Bobroknya Demokrasi Buatan Manusia
Demokrasi merupakan sistem buatan manusia yang asasnya manfaat. Sistem ini di impor dari barat. Terlahir dari akidah sekulerisme yang memisahkan aturan agama dari kehidupan. Karena asasnya manfaat dan aturan agama tak punya andil dalam merumuskan kebijakan, maka tentu tak lagi mengindahkan halal dan haram dalam keputusannya.
Lebih parahnya lagi, Pemilu dalam sistem demokrasi membutuhkan dana besar, dimana tentu para pasangan calon akan sangat berpeluang mendapatkan sponsor dana dari para kapital dan kelompok pengusungnya, yang tentu tak gratis. Dari sinilah juga para pejabat atau wakil rakyat yang katanya ada untuk rakyat malah seringkali mengkhianati rakyat, peraturan-peraturan yang dibuat tidaklah pro pada rakyat dan malah menguntungkan para oligarki. Contohnya ialah lahirnya, UU Minerba, UU migas, UU Cipta kerja, dll.
Back to Islam Kaffah!
Untuk itulah, kita tentu harus kembali pada sistem buatan pencipta yang sesuai dengan fitrah manusia, sehingga dapat menciptakan keadilan dan fokus pada kesejahteraan rakyat. Dalam Islam, para penguasa adalah pelayan rakyat. Mereka bertugas sebagai wakil rakyat untuk menjalankan syariat Islam dalam kehidupan. Karena sesungguhnya, Allah Swt. lah pencipta manusia, Dia pun lah yang berhak untuk mengatur hidup manusia dengan hukumNya. Allah berfirman yang artinya:
“Apakah hukum Jahiliyah yang mereka kehendaki, dan (hukum) siapakah yang lebih baik daripada (hukum) Allah bagi orang-orang yang yakin?” (Qs. Al-Ma’idah:50)

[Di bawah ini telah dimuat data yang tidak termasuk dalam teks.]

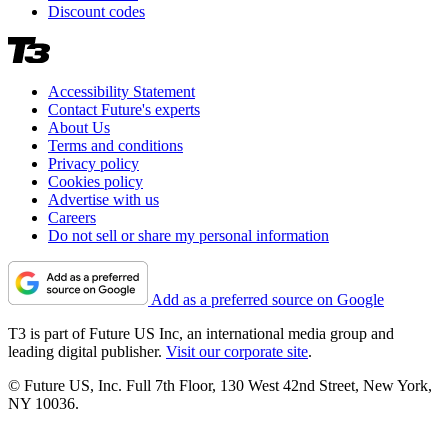
Discount codes
Accessibility Statement
Contact Future's experts
About Us
Terms and conditions
Privacy policy
Cookies policy
Advertise with us
Careers
Do not sell or share my personal information
Add as a preferred source on Google
T3 is part of Future US Inc, an international media group and
leading digital publisher.
Visit our corporate site
.
© Future US, Inc. Full 7th Floor, 130 West 42nd Street, New York,
NY 10036.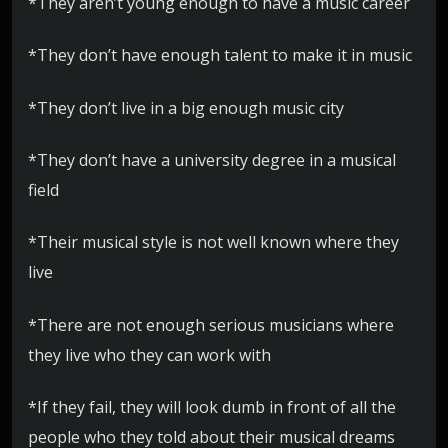
*They aren’t young enough to have a music career
*They don’t have enough talent to make it in music
*They don’t live in a big enough music city
*They don’t have a university degree in a musical
field
*Their musical style is not well known where they
live
*There are not enough serious musicians where
they live who they can work with
*If they fail, they will look dumb in front of all the
people who they told about their musical dreams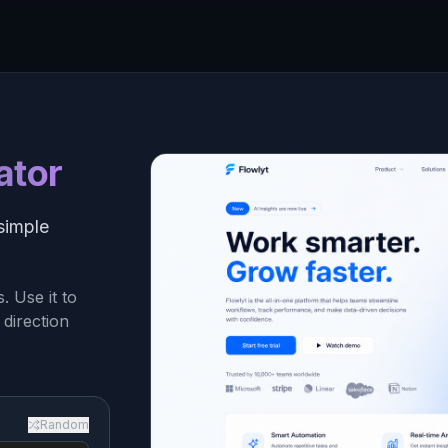
ator
simple
 Use it to
 direction
Random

Dalam sebuah hadis juga disebutkan, Rasululullah berdoa: “Ya Allah, barangsiapa yang diberi tanggungjawab untuk menangani urusan umatku, lalu ia mempersulit mereka, maka persulitlah hidupnya. Dan barang siapa yang diberi tanggungjawab mengurus umatku, lalu ia memudahkn urusan mereka, maka mudahkanlah hidupnya”. (HR. Muslim)
Dalam Islam, kedaulatan ada di tangan syara’. Kedaulatan bukan di tangan manusia sebagaimana simbol demokrasi yang menyatakan “dari rakyat, oleh rakyat, untuk rakyat” yang ternyata kian hari makin bergeser semata-mata untuk kepentingan oligarki.
Kepemimpinan dalam Islam adalah amanah, yang akan dimintai pertanggungjawaban di dunia dan akhirat. Penguasanya akan berfokus pada kesejahteraan rakyat. Salah satu contoh penerapan Islam yang dapat menuntaskan kemiskan adalah pada masa pemerintahan Khalifah Umar bin Abdul Azis. Dimana, tidak ada satupun orang dari rakyatnya yang berhak menerima zakat.